__Problem to solve__.
Below are the records; locate each line with the word "комикса" and copy it.

*** Begin section ***

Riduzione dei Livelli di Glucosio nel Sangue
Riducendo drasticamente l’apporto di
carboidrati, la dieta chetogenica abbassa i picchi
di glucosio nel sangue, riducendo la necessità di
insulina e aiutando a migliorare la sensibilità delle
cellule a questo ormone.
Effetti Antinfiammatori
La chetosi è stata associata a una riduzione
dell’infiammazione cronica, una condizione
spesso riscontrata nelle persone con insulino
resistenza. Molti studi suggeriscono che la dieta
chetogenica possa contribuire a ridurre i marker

*** End section ***
*** Begin section ***

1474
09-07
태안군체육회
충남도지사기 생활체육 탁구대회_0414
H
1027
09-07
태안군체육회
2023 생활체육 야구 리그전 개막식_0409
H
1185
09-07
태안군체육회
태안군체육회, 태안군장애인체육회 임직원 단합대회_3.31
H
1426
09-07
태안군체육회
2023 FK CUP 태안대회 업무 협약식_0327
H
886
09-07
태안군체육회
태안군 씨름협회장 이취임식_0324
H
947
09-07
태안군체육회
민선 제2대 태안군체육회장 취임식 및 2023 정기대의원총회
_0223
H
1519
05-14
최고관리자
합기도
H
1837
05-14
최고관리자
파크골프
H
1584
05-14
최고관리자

*** End section ***
*** Begin section ***

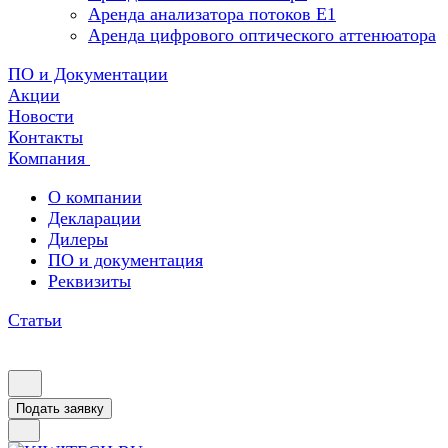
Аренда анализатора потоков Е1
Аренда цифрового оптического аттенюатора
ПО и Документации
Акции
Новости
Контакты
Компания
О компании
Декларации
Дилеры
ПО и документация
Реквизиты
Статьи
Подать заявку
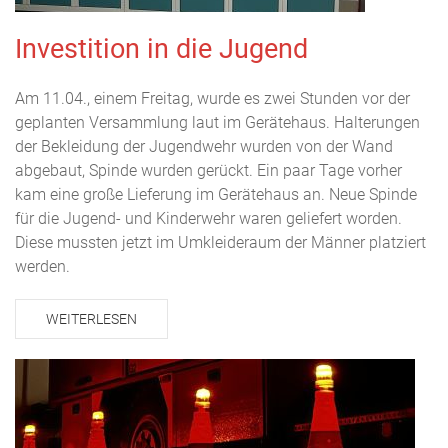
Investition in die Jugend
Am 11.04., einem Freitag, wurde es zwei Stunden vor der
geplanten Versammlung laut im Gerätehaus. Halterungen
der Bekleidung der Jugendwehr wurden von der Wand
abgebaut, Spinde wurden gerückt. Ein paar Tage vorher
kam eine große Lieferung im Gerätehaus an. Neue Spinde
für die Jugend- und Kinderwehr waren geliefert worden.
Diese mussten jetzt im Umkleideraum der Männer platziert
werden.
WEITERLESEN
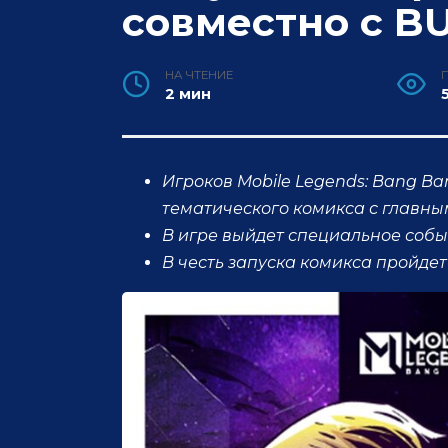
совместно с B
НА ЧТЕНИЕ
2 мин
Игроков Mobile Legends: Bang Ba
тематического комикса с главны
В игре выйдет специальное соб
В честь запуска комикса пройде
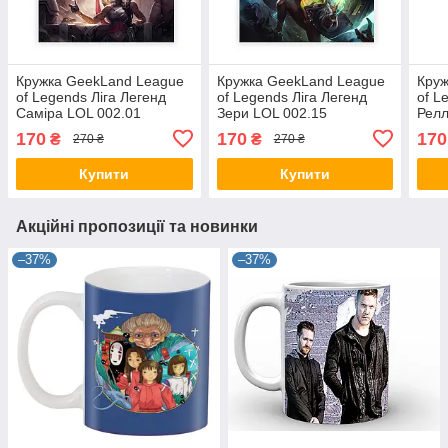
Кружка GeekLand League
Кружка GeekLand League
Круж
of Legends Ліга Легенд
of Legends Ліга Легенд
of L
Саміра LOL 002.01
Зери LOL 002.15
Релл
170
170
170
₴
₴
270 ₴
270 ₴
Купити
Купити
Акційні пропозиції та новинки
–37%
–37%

*** End section ***

__Response for this exercise__.
тематического комикса с главны
В честь запуска комикса пройде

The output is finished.